Of the people, and for the people

IN Regional Media | 18/04/2015
The mouthpiece of the people in Golaghat district in Assam, the weekly Saptahik Dhansiri has just turned 35.
TERESA REHMAN explains what makes it special and loved. (Pix: Foreground: environment journalist Mubina Akhtar being honoured by Jiban Das, 95, the third editor of the weekly; credit: Sasanka Barooah)

 At 82, Apurba Barooah is brimming with energy. Running up and down the stairs of Golaghat Municipal Building, co-ordinating with everyone, making last-minute phone calls, he is trying to make sure that everything is in order. He has a huge responsibility on his shoulders. He had promised the founder editor of the Golaghat district newspaper, well known writer and Padma Shree Syed Abdul Malik a few days before he died in 2000 that he would not let his beloved weekly newspaper die with him. 

Barooah has been true to his promise. He has diligently been editing and bringing outSaptahik Dhansiri, the mouthpiece of Golaghat district, one of the few district-level newspapers in Assam. On 12 April, the weekly crossed 35 years, a milestone for a newspaper with meagre resources. 
The newspaper chose to celebrate the anniversary with the theme “Women Journalists and the Empowerment of Women”. Several women journalists were honoured on the occasion, held at the small auditorium at the Golaghat Municipal Board building. 
Women journalists from mofussil towns and villages from all over Golaghat and adjoining districts came together for the celebration.
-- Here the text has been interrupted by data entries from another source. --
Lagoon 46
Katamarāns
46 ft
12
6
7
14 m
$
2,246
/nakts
Bina Kotoky, a journalist in Bokakhat sub-division, has been reporting on more than 100 villages and towns for over 14 years, often in the face of many challenges. She was among those honoured for her dedicated services to journalism. 
Saptahik Dhansiri could survive for 35 years only because of its dedicated team and their adherence to the ethics of the media. The fact that they recognised the efforts of women journalists from remote areas is a commendable,” said Kotoky. 
Environmental journalist Mubina Akhtar felt honoured to be recognised in her hometown for her reports.  “Half of our population is women and we need to create more women reporters and empower them with the pen. Fourteen of our reporters are women. One of them, Ranghang of Karbi Anglong district who teaches in the local college has written about many aspects of the place like the leprosy centre and the fluoride affected people of the region,’ said Barooah. 
From time to time, the weekly has been coming up with innovative events such as the 2007 event to thank the district postmen, the ‘unsung heroes’ and the lifeline of many small newspapers. “We send the newspaper to the nook and corner of the district through post at concessional rates. Therefore, the postman is vital to our survival,” said Barooah. 
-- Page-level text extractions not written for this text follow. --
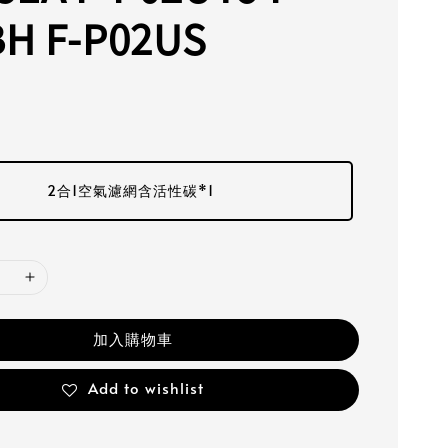
BH F-P02US
2合1空氣濾網含活性碳*1
加入購物車
Add to wishlist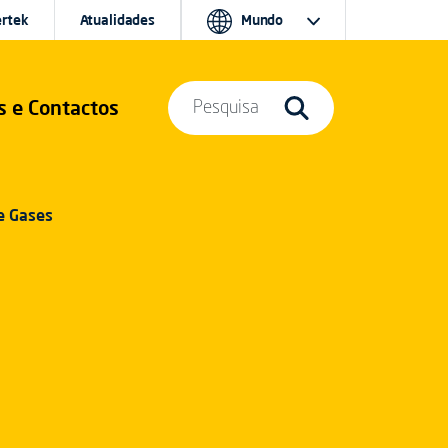
ertek
Atualidades
Mundo
s e Contactos
Pesquisa
e Gases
Sultan Ali, who was the assistant editor of the newspaper from 1994 to 2008, talks of the prominent role of the paper in the social and cultural life of the district.  “We have been nurturing writers, poets and journalists at the local level. We have been a platform for them to hone their talents,’ he said. 
In fact, many reporters have been village headman, entrepreneurs, small tea growers, or farmers, a fact that has lent credence to the paper’s reputation as a ‘grassroots’ publication. As Justice G. N. Ray, former Chairman, Press Council of India, has written, these papers ‘speak the language of the locals and are thus capable of influencing their opinion.’ 
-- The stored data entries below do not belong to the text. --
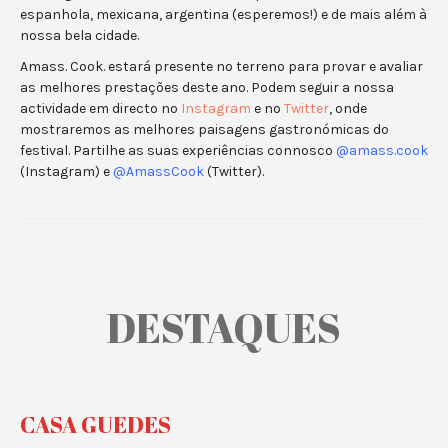
espanhola, mexicana, argentina (esperemos!) e de mais além à
nossa bela cidade.
Amass. Cook. estará presente no terreno para provar e avaliar
as melhores prestações deste ano. Podem seguir a nossa
actividade em directo no
Instagram
e no
Twitter
, onde
mostraremos as melhores paisagens gastronómicas do
festival. Partilhe as suas experiências connosco
@amass.cook
(Instagram) e
@AmassCook
(Twitter).
DESTAQUES
CASA GUEDES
The founding team realised that the newspaper could emerge as a ‘think-tank’ for Golaghat district. They made a system whereby they ensured that the paper managed to reach every school and college in Golaghat and its contiguous Karbi Anglong district. “Our regular readers wait eagerly for our newspaper. They complain if they miss out on any issue,’ added Barooah.

Saptahik Dhansiri prints 1200 copies. They send 50 copies to the RNI, National library, Kolkata, the Raja Ram Mohun Roy Library, Delhi, and Delhi Public Library. “It goes to the Assam state library, the Golaghat district library and all college libraries. It’s a huge responsibility on my shoulders now. I have to run the newspaper and ensure that its objectivity and integrity is maintained. We have done so many stories in the past 35 years, yet we have not received a single defamation notice. We always try to get our facts right and confidentially verify through our sources,” said Barooah. 

Like most small newspapers, it receives hardly any government advertisements. Other small newspapers such as Vatavaran in Dibrugarh have died. Others -- Mangal Vartafrom Mangaldoi and Jonaki Baat, a women’s newsletter from Dibrugarh -- survive.  

Saptahik Dhansiri has been following the old-style school of journalism and maintained its objectivity at all costs. But they have to move with the changing times and improve their look, increase the number of their pages and ensure that it is available in the leading bookshops,” said Bobita Bora Saikia, a Golaghat-based journalist.

Change is certainly due. At the moment, Barooah and his team maintain their records, old books and rare documents in eight old almirahs. They realise they need to go online and are working on it. But newsgathering techniques will remain the same because, as Barooah says, ‘news chases us, we don’t have to hunt for news’. 

(Teresa Rehman is Managing Editor of www.thethumbprintmag.com.)